▶ _Assigned task_
Only the records, repeated exactly, should make up the response.

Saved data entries
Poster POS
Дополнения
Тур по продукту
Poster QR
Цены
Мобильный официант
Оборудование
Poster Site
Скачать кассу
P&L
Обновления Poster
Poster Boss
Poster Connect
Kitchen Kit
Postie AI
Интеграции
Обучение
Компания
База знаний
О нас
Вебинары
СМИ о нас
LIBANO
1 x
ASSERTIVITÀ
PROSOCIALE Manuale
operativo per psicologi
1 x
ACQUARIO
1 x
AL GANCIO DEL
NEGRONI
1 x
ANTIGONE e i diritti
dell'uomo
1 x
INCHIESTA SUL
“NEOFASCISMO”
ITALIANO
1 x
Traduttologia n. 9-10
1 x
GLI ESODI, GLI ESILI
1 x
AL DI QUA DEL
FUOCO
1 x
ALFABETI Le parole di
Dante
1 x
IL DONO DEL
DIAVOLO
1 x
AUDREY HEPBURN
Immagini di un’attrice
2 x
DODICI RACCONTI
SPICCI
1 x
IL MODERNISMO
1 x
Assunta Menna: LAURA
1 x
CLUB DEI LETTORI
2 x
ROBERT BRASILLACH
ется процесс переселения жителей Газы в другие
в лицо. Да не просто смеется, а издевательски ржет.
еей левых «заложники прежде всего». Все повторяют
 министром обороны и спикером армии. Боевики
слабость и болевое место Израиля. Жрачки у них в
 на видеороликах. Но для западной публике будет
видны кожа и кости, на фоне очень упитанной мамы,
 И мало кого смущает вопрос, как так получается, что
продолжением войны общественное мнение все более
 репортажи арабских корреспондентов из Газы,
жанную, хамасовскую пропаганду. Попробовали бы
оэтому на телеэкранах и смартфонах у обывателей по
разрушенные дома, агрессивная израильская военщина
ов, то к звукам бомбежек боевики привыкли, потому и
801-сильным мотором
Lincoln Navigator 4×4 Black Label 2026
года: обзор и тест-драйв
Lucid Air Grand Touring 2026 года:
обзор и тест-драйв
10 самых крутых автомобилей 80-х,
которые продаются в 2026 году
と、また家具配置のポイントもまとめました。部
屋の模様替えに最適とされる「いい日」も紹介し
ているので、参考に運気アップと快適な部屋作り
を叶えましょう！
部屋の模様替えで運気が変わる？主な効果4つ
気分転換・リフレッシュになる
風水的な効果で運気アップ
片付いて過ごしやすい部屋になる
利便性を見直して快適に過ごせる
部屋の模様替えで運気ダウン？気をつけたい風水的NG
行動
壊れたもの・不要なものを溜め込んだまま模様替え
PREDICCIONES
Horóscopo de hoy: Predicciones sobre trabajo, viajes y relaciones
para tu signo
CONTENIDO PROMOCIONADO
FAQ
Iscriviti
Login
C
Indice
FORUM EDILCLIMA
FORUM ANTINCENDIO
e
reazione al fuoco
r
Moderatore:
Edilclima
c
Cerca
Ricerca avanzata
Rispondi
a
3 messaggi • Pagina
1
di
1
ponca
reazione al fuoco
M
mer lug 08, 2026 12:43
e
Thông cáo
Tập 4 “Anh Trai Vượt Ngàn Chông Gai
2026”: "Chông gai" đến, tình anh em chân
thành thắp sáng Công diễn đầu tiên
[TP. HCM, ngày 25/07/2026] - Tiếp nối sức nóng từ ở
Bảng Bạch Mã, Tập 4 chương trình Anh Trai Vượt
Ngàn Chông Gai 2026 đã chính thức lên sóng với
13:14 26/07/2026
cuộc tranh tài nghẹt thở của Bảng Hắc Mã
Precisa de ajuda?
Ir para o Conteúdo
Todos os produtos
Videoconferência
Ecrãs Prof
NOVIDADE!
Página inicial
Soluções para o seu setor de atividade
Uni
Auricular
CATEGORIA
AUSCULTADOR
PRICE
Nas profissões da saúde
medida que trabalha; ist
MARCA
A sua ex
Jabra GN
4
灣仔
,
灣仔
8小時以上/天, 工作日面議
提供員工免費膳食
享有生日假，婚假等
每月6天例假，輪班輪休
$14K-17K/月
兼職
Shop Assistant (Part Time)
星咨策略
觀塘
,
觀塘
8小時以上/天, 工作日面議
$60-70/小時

▶ _Answer to the exercise_
Poster POS
Дополнения
Тур по продукту
Poster QR
Цены
Мобильный официант
Оборудование
Poster Site
Скачать кассу
P&L
Обновления Poster
Poster Boss
Poster Connect
Kitchen Kit
Postie AI
Интеграции
Обучение
Компания
База знаний
О нас
Вебинары
СМИ о нас
LIBANO
1 x
ASSERTIVITÀ
PROSOCIALE Manuale
operativo per psicologi
1 x
ACQUARIO
1 x
AL GANCIO DEL
NEGRONI
1 x
ANTIGONE e i diritti
dell'uomo
1 x
INCHIESTA SUL
“NEOFASCISMO”
ITALIANO
1 x
Traduttologia n. 9-10
1 x
GLI ESODI, GLI ESILI
1 x
AL DI QUA DEL
FUOCO
1 x
ALFABETI Le parole di
Dante
1 x
IL DONO DEL
DIAVOLO
1 x
AUDREY HEPBURN
Immagini di un’attrice
2 x
DODICI RACCONTI
SPICCI
1 x
IL MODERNISMO
1 x
Assunta Menna: LAURA
1 x
CLUB DEI LETTORI
2 x
ROBERT BRASILLACH
ется процесс переселения жителей Газы в другие
в лицо. Да не просто смеется, а издевательски ржет.
еей левых «заложники прежде всего». Все повторяют
 министром обороны и спикером армии. Боевики
слабость и болевое место Израиля. Жрачки у них в
 на видеороликах. Но для западной публике будет
видны кожа и кости, на фоне очень упитанной мамы,
 И мало кого смущает вопрос, как так получается, что
продолжением войны общественное мнение все более
 репортажи арабских корреспондентов из Газы,
жанную, хамасовскую пропаганду. Попробовали бы
оэтому на телеэкранах и смартфонах у обывателей по
разрушенные дома, агрессивная израильская военщина
ов, то к звукам бомбежек боевики привыкли, потому и
801-сильным мотором
Lincoln Navigator 4×4 Black Label 2026
года: обзор и тест-драйв
Lucid Air Grand Touring 2026 года:
обзор и тест-драйв
10 самых крутых автомобилей 80-х,
которые продаются в 2026 году
と、また家具配置のポイントもまとめました。部
屋の模様替えに最適とされる「いい日」も紹介し
ているので、参考に運気アップと快適な部屋作り
を叶えましょう！
部屋の模様替えで運気が変わる？主な効果4つ
気分転換・リフレッシュになる
風水的な効果で運気アップ
片付いて過ごしやすい部屋になる
利便性を見直して快適に過ごせる
部屋の模様替えで運気ダウン？気をつけたい風水的NG
行動
壊れたもの・不要なものを溜め込んだまま模様替え
PREDICCIONES
Horóscopo de hoy: Predicciones sobre trabajo, viajes y relaciones
para tu signo
CONTENIDO PROMOCIONADO
FAQ
Iscriviti
Login
C
Indice
FORUM EDILCLIMA
FORUM ANTINCENDIO
e
reazione al fuoco
r
Moderatore:
Edilclima
c
Cerca
Ricerca avanzata
Rispondi
a
3 messaggi • Pagina
1
di
1
ponca
reazione al fuoco
M
mer lug 08, 2026 12:43
e
Thông cáo
Tập 4 “Anh Trai Vượt Ngàn Chông Gai
2026”: "Chông gai" đến, tình anh em chân
thành thắp sáng Công diễn đầu tiên
[TP. HCM, ngày 25/07/2026] - Tiếp nối sức nóng từ ở
Bảng Bạch Mã, Tập 4 chương trình Anh Trai Vượt
Ngàn Chông Gai 2026 đã chính thức lên sóng với
13:14 26/07/2026
cuộc tranh tài nghẹt thở của Bảng Hắc Mã
Precisa de ajuda?
Ir para o Conteúdo
Todos os produtos
Videoconferência
Ecrãs Prof
NOVIDADE!
Página inicial
Soluções para o seu setor de atividade
Uni
Auricular
CATEGORIA
AUSCULTADOR
PRICE
Nas profissões da saúde
medida que trabalha; ist
MARCA
A sua ex
Jabra GN
4
灣仔
,
灣仔
8小時以上/天, 工作日面議
提供員工免費膳食
享有生日假，婚假等
每月6天例假，輪班輪休
$14K-17K/月
兼職
Shop Assistant (Part Time)
星咨策略
觀塘
,
觀塘
8小時以上/天, 工作日面議
$60-70/小時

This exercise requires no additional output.